Agosto de 2011 | Em vez de apresentar mais uma Nova Grande Tendência, achamos melhor facilitar (um pouco) a sua vida com resumos executivos de todos os Trend Briefings de 2011.
2011, ATÉ AGORA
Resumos executivos de todos os Trend Briefings gratuitos de 2011. Sabe como é, aqueles que você deletou da sua caixa de entrada quando as coisas ficaram agitadas demais ;-)
Então, refresque-se com a teoria (CITYSUMERS! MADE FOR CHINA! THE F-FACTOR!), passe os olhos pelos vários exemplos e tome fôlego para o restante de 2011.
Introdução | Já passamos da metade do ano e, como era de se esperar, 2011 até agora se mostrou tão agitado, turbulento, ameaçador e promissor quanto achávamos que seria. E, com certeza não faltam inovações, nem marcas fazendo coisas interessantes (às vezes com orçamento muito baixo) e tendências de consumo emergentes implorando para que empresas capitalizem nelas.

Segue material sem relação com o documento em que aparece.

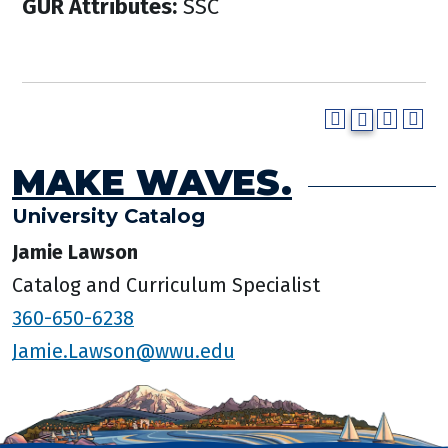
GUR Attributes:
SSC
MAKE WAVES.
University Catalog
Jamie Lawson
Catalog and Curriculum Specialist
360-650-6238
Jamie.Lawson@wwu.edu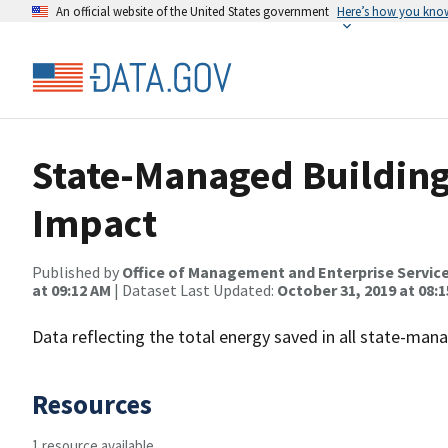
An official website of the United States government
Here’s how you kno
State-Managed Building
Impact
Published by
Office of Management and Enterprise Servic
at 09:12 AM
| Dataset Last Updated:
October 31, 2019 at 08:
Data reflecting the total energy saved in all state-mana
Resources
1 resource available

Então, acomode-se em uma cadeira ou espreguiçadeira confortável e retome todos os Trend Briefings de 2011.
Junho/Julho de 2011:

Dúzias de inovações, e as (mini) tendências de consumo que as criam.

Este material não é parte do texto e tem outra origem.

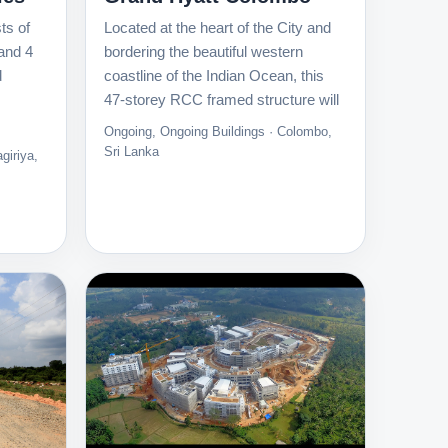
ts of
Located at the heart of the City and
and 4
bordering the beautiful western
d
coastline of the Indian Ocean, this
47-storey RCC framed structure will
Ongoing, Ongoing Buildings · Colombo,
Sri Lanka
giriya,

Nunca vão faltar iniciativas, marcas, bens e serviços inteligentes que atendem às vontades e necessidades dos consumidores de maneiras novas e surpreendentes. Aliás, como o mundo todo agora está envolvido na destruição criativa, confira INNOVATION EXTRAVAGANZA (FESTA DA INOVAÇÃO): nosso apanhado anual de dezenas de inovações do mundo todo que você precisa conhecer, além das as (mini) tendências de consumo que as criam. De CASH-LESS (SEM DINHEIRO VIVO) ao NOW-OR-NEVER COMMERCE (COMÉRCIO AGORA OU NUNCA). E lembre-se de que elas são apenas a ponta do iceberg. Invente, imite, aprimore... ou morra na praia.
Maio de 2011:

Isso significa F de Friends (amigos), Fans (fãs) & Followers (seguidores), que influenciam as decisões de compra dos consumidores de maneiras cada vez mais sofisticadas.

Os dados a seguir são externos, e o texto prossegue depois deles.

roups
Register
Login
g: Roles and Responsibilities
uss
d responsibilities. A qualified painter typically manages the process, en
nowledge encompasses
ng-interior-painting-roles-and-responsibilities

Os consumidores usam suas redes de amigos, fãs e seguidores para descobrir, discutir e comprar bens e serviços de maneiras cada vez mais sofisticadas. O resultado é que nunca foi tão importante para as marcas garantir que elas também têm THE F-FACTOR.
Cinco maneiras como o THE F-FACTOR influencia o comportamento de consumo:
- F-DESCOBERTA: Como os consumidores descobrem novos produtos e serviços com a ajuda de suas redes sociais.
- F-AVALIADO: Como os consumidores vão cada vez mais (e de modo automático) receber avaliações específicas, recomendações e resenhas de suas redes sociais.
- F-FEEDBACK: Novas maneiras para os consumidores pedirem opiniões a seus friends e followers para aprimorar e validar suas decisões de compra.
- F-JUNTOS: Como o ato de comprar está se tornando cada vez mais social, mesmo quando os consumidores e seus pares não estão fisicamente juntos.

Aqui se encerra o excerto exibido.